▸ **TASK DIRECTIONS**:
Every line of the entries with the word "aplicaciones" in it should be shown.

▸ **INFORMATION PROVIDED**:
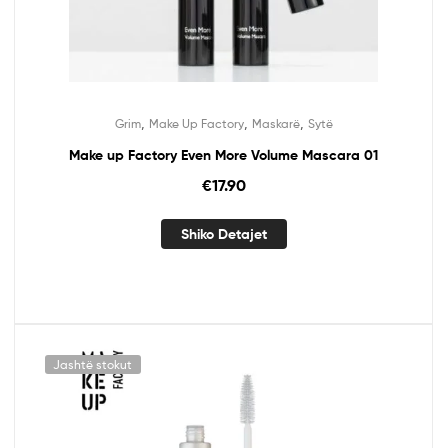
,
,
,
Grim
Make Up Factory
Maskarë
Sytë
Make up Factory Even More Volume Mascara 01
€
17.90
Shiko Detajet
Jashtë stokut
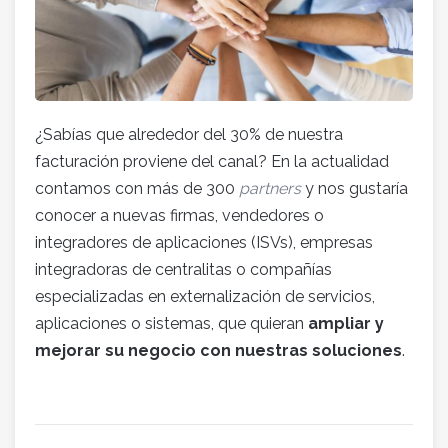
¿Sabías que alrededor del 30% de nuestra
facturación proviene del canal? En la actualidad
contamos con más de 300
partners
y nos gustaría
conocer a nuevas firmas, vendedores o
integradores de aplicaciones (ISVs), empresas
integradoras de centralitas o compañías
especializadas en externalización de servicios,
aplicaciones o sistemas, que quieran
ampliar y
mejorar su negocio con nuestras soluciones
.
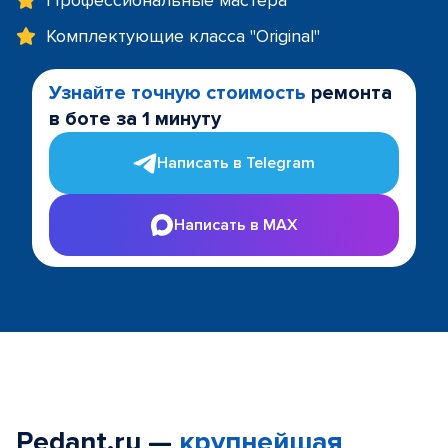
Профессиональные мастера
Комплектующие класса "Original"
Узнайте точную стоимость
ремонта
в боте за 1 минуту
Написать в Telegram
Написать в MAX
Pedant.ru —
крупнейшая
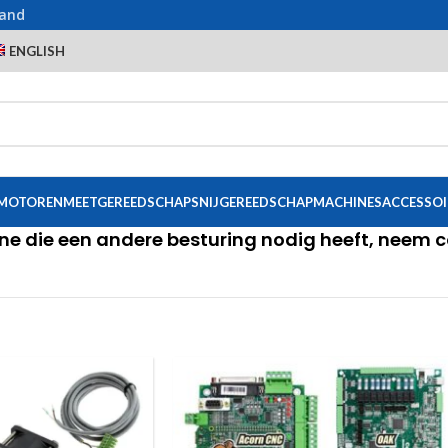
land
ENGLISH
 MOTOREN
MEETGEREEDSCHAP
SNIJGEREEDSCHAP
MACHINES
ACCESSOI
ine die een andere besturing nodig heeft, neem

--

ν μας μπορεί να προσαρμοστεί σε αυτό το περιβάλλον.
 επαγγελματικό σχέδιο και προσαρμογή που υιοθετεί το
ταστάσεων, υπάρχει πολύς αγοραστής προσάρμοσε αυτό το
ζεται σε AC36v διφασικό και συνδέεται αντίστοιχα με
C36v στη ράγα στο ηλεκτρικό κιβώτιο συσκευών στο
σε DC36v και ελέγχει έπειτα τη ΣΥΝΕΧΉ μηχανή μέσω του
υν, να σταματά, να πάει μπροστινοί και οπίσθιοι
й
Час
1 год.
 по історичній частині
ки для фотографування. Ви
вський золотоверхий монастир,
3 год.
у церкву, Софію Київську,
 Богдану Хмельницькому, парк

--

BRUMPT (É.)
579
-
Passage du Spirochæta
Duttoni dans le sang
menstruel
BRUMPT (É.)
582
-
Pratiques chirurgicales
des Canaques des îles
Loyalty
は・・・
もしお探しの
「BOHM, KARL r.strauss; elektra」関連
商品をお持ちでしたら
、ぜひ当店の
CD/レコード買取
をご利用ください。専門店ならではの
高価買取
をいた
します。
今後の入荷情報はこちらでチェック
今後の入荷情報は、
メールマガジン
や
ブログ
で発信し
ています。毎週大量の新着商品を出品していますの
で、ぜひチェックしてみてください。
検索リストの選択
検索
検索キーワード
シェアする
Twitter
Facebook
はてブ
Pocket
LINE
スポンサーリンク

▸ **EXERCISE SOLUTION**:
integradores de aplicaciones (ISVs), empresas
aplicaciones o sistemas, que quieran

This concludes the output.